* _Task details_: All of the records below should be retyped exactly, with no pictures included.

* _Record extracts_:
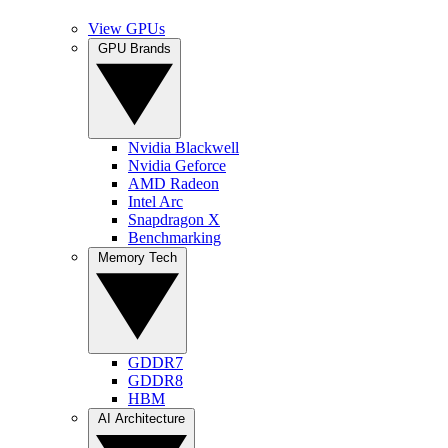
View GPUs
GPU Brands
Nvidia Blackwell
Nvidia Geforce
AMD Radeon
Intel Arc
Snapdragon X
Benchmarking
Memory Tech
GDDR7
GDDR8
HBM
AI Architecture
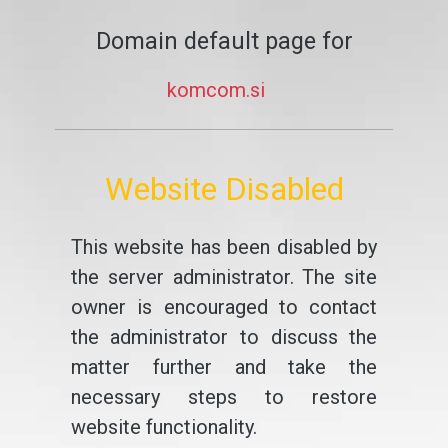
Domain default page for
komcom.si
Website Disabled
This website has been disabled by
the server administrator. The site
owner is encouraged to contact
the administrator to discuss the
matter further and take the
necessary steps to restore
website functionality.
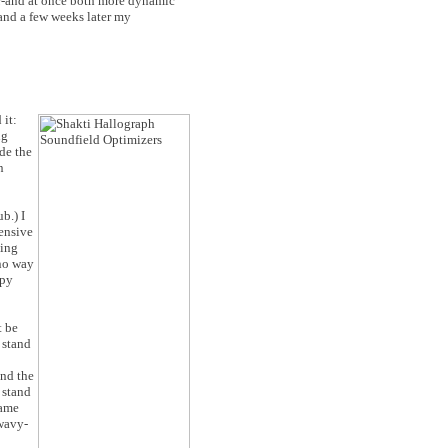
er-and at once both more dynamic
 and a few weeks later my
 it:
ng
de the
n
b.) I
ensive
ding
 no way
ppy
t be
 stand
and the
 stand
name
 wavy-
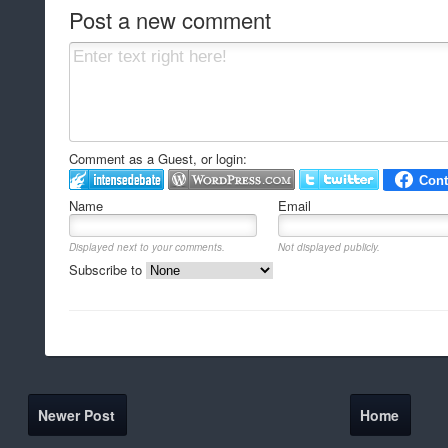
Post a new comment
Comment as a Guest, or login:
Name
Email
Displayed next to your comments.
Not displayed publicly.
Subscribe to
Newer Post
Home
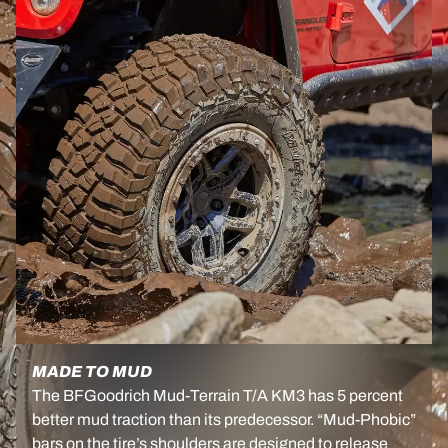
MADE TO MUD
The BFGoodrich Mud-Terrain T/A KM3 has 5 percent
better mud traction than its predecessor. “Mud-Phobic”
bars on the tire’s shoulders are designed to release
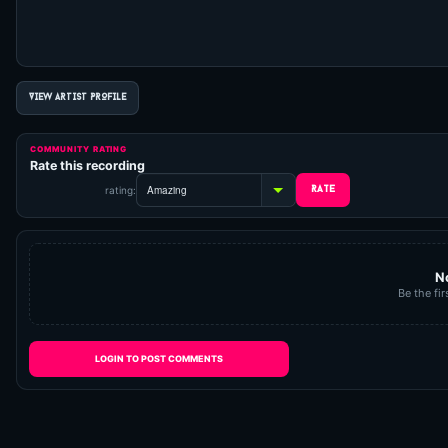
VIEW ARTIST PROFILE
COMMUNITY RATING
Rate this recording
rating:
N
Be the fir
LOGIN TO POST COMMENTS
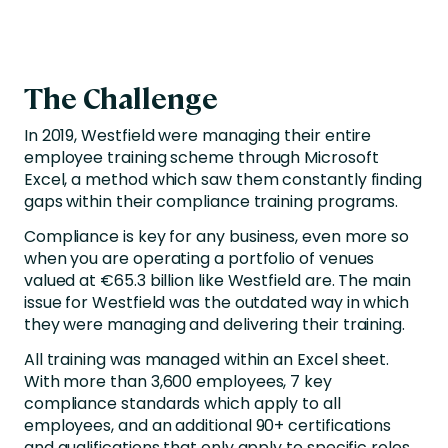
The Challenge
In 2019, Westfield were managing their entire
employee training scheme through Microsoft
Excel, a method which saw them constantly finding
gaps within their compliance training programs.
Compliance is key for any business, even more so
when you are operating a portfolio of venues
valued at €65.3 billion like Westfield are. The main
issue for Westfield was the outdated way in which
they were managing and delivering their training.
All training was managed within an Excel sheet.
With more than 3,600 employees, 7 key
compliance standards which apply to all
employees, and an additional 90+ certifications
and qualifications that only apply to specific roles,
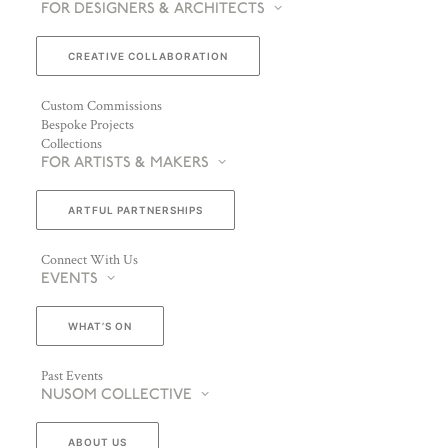
FOR DESIGNERS & ARCHITECTS
CREATIVE COLLABORATION
Custom Commissions
Bespoke Projects
Collections
FOR ARTISTS & MAKERS
ARTFUL PARTNERSHIPS
Connect With Us
EVENTS
WHAT’S ON
Past Events
NUSOM COLLECTIVE
ABOUT US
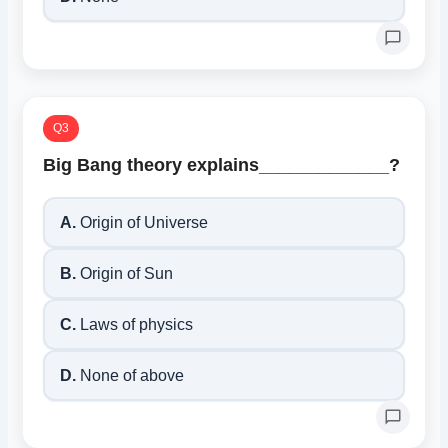
Q3
Big Bang theory explains_____________?
A.
Origin of Universe
B.
Origin of Sun
C.
Laws of physics
D.
None of above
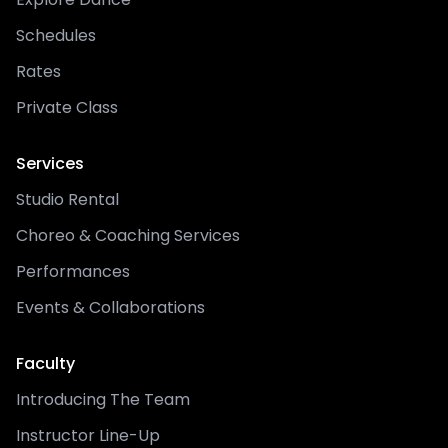
Schedules
Rates
Private Class
Services
Studio Rental
Choreo & Coaching Services
Performances
Events & Collaborations
Faculty
Introducing The Team
Instructor Line-Up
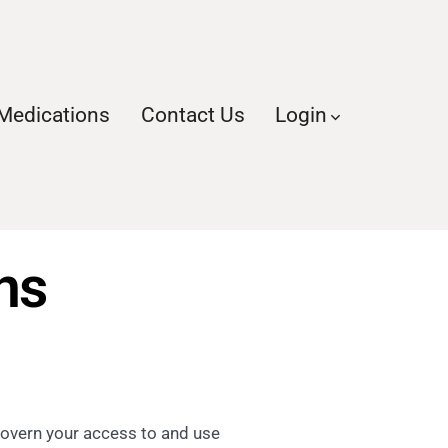
Medications
Contact Us
Login
s​
govern your access to and use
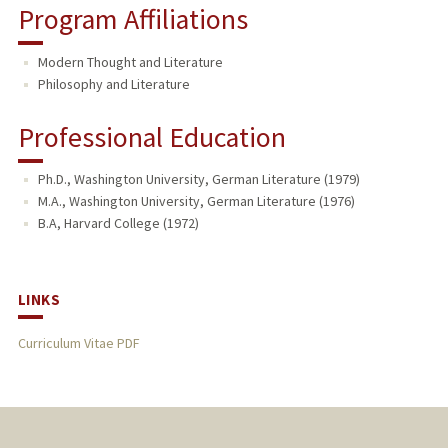
Program Affiliations
Modern Thought and Literature
Philosophy and Literature
Professional Education
Ph.D., Washington University, German Literature (1979)
M.A., Washington University, German Literature (1976)
B.A, Harvard College (1972)
LINKS
Curriculum Vitae PDF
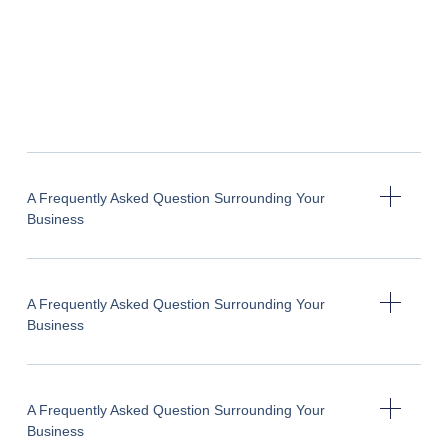
A Frequently Asked Question Surrounding Your
Business
A Frequently Asked Question Surrounding Your
Business
A Frequently Asked Question Surrounding Your
Business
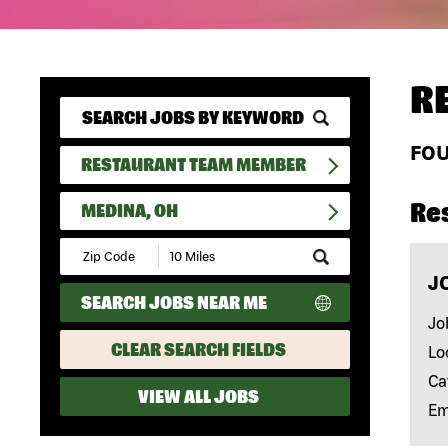
R
FO
RESTAURANT TEAM MEMBER
Re
MEDINA, OH
Submit
Zip
J
Code
SEARCH JOBS NEAR ME
and
Radius
Jo
Search
CLEAR SEARCH FIELDS
Lo
Ca
VIEW ALL JOBS
Em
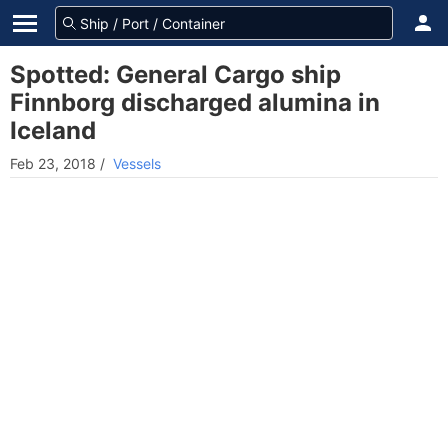
Spotted: General Cargo ship
Finnborg discharged alumina in
Iceland
Feb 23, 2018
/
Vessels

* _Answer section_:
View GPUs
GPU Brands
Nvidia Blackwell
Nvidia Geforce
AMD Radeon
Intel Arc
Snapdragon X
Benchmarking
Memory Tech
GDDR7
GDDR8
HBM
AI Architecture
Domain default page for
komcom.si
Website Disabled
This website has been disabled by
the server administrator. The site
owner is encouraged to contact
the administrator to discuss the
matter further and take the
necessary steps to restore
website functionality.
er-and at once both more dynamic
 and a few weeks later my
 it:
ng
de the
n
b.) I
ensive
ding
 no way
ppy
t be
 stand
and the
 stand
name
 wavy-
Post a new comment
Comment as a Guest, or login:
Name
Email
Displayed next to your comments.
Not displayed publicly.
Subscribe to
Newer Post
Home
MADE TO MUD
The BFGoodrich Mud-Terrain T/A KM3 has 5 percent
better mud traction than its predecessor. “Mud-Phobic”
bars on the tire’s shoulders are designed to release
VIEW ARTIST PROFILE
COMMUNITY RATING
Rate this recording
rating:
N
Be the fir
LOGIN TO POST COMMENTS
The Challenge
In 2019, Westfield were managing their entire
employee training scheme through Microsoft
Excel, a method which saw them constantly finding
gaps within their compliance training programs.
Compliance is key for any business, even more so
when you are operating a portfolio of venues
valued at €65.3 billion like Westfield are. The main
issue for Westfield was the outdated way in which
they were managing and delivering their training.
All training was managed within an Excel sheet.
With more than 3,600 employees, 7 key
compliance standards which apply to all
employees, and an additional 90+ certifications
and qualifications that only apply to specific roles,
FOR DESIGNERS & ARCHITECTS
CREATIVE COLLABORATION
Custom Commissions
Bespoke Projects
Collections
FOR ARTISTS & MAKERS
ARTFUL PARTNERSHIPS
Connect With Us
EVENTS
WHAT’S ON
Past Events
NUSOM COLLECTIVE
ABOUT US
Q3
Big Bang theory explains_____________?
A.
Origin of Universe
B.
Origin of Sun
C.
Laws of physics
D.
None of above
Schedules
Rates
Private Class
Services
Studio Rental
Choreo & Coaching Services
Performances
Events & Collaborations
Faculty
Introducing The Team
Instructor Line-Up
Medications
Contact Us
Login
s​
govern your access to and use
Program Affiliations
Modern Thought and Literature
Philosophy and Literature
Professional Education
Ph.D., Washington University, German Literature (1979)
M.A., Washington University, German Literature (1976)
B.A, Harvard College (1972)
LINKS
Curriculum Vitae PDF
A Frequently Asked Question Surrounding Your
Business
A Frequently Asked Question Surrounding Your
Business
A Frequently Asked Question Surrounding Your
Business
R
FO
RESTAURANT TEAM MEMBER
Re
MEDINA, OH
Submit
Zip
J
Code
SEARCH JOBS NEAR ME
and
Radius
Jo
Search
CLEAR SEARCH FIELDS
Lo
Ca
VIEW ALL JOBS
Em
Spotted: General Cargo ship
Finnborg discharged alumina in
Iceland
Feb 23, 2018
/
Vessels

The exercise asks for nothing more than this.